Spiragli n° 26

Spiragli

Rivista dell’Ospedale psichiatrico giudiziario di Montelupo Fiorentino

(Numero 26, febbraio – marzo 2005)

 

Ristretti oppressi, con i letti vicino ai cessi

Mai più la stessa

Laboratorio

“Il Drago siamo noi”: l’amore

I miei amici: Eduart

Condannati due volte

Ristretti oppressi con i letti vicino ai cessi

 

di Max

 

La mente, per stare bene, ha bisogno di spazi ampi, di verde, di attività motoria e riabilitativa, di comunicazione e di comprensione. Tutto ciò è presente solo in minima parte nell’ospedale psichiatrico dove mi trovo obbligatoriamente internato. Dimenticavo! Tale ospedale è giudiziario in quanto i malati mentali presenti all’interno delle mura mediche sono giustamente ritenuti pericolosi per aver commesso reati gravi.

Sì; con obiettività dico che è giusto tenerci reclusi in ospedale. Quello che non ritengo giusto sono le condizioni di vita e quindi la modalità terapeutica che ci viene imposta. Viviamo in spazi ristrettissimi, privi d’igiene, privi di verde, con l’ozio e la pigrizia che la fanno da padrone. Quello che maggiormente ho riscontrato in questi tre anni d’internamento, è la poca voglia di reagire. Di conseguenza, mangiare, dormire e fumare diventano l’essenza della vita.

Sono le otto del mattino: TERAPIAAAA!!!, grida un infermiere. Così comincia la nostra giornata. Prima i lavoranti, poi gli altri si avvicinano lentamente all’infermeria, con la mano tremolante, aspergendo sul pavimento l’acqua contenuta nel bicchiere. Poi, chi non lavora va di nuovo a letto, a bruciare le lenzuola con la sigaretta che lo accompagna nell’intorpidimento mentale.
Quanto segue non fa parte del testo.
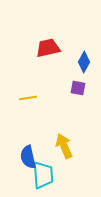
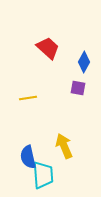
red trapezoid: rotated 55 degrees clockwise
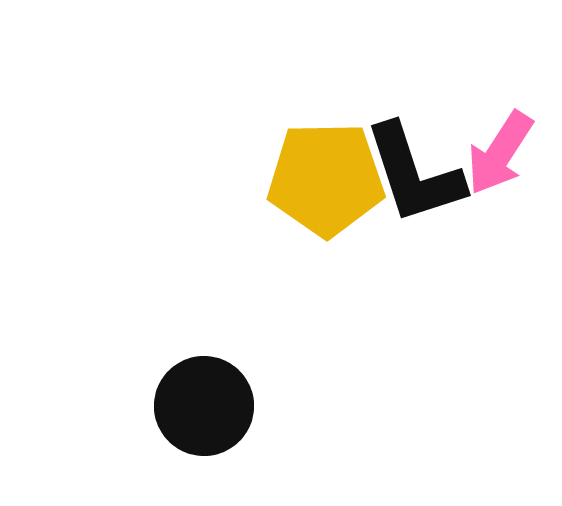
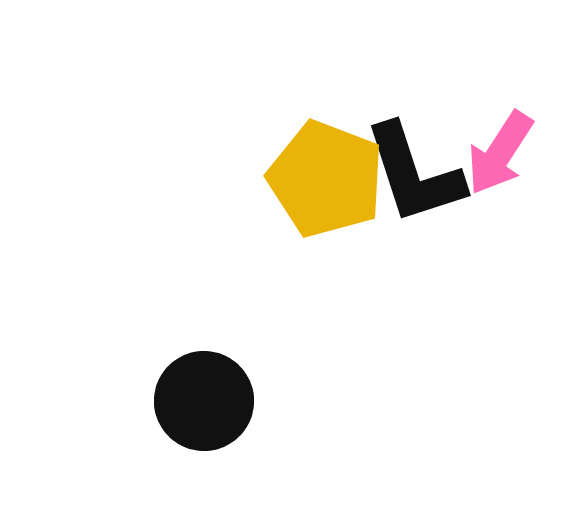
yellow pentagon: rotated 22 degrees clockwise
black circle: moved 5 px up
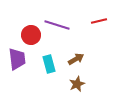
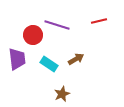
red circle: moved 2 px right
cyan rectangle: rotated 42 degrees counterclockwise
brown star: moved 15 px left, 10 px down
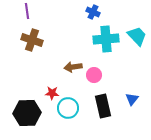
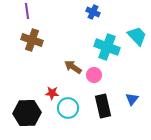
cyan cross: moved 1 px right, 8 px down; rotated 25 degrees clockwise
brown arrow: rotated 42 degrees clockwise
Cosa ci vorrebbe invece? Una sveglia musicale con l’infermiere o l’operatore di turno che ci invitano a svegliarci, a prendere la terapia, a rifare i letti, a ripulire la cella e ad invogliarci alle attività terapeutiche. Ecco quello che ci vorrebbe!

Ma torniamo alla realtà: “Aria, chi vuole andare all’aria ?”, ci viene suggerito da un’agente. Ma la maggior parte rimane a letto perché l’aria che gli viene offerta in realtà è un gas soffocante fatto di cemento, sbarre e mura altissime, dove la sola consolazione è di poter vedere un cielo ampio e non a quadretti.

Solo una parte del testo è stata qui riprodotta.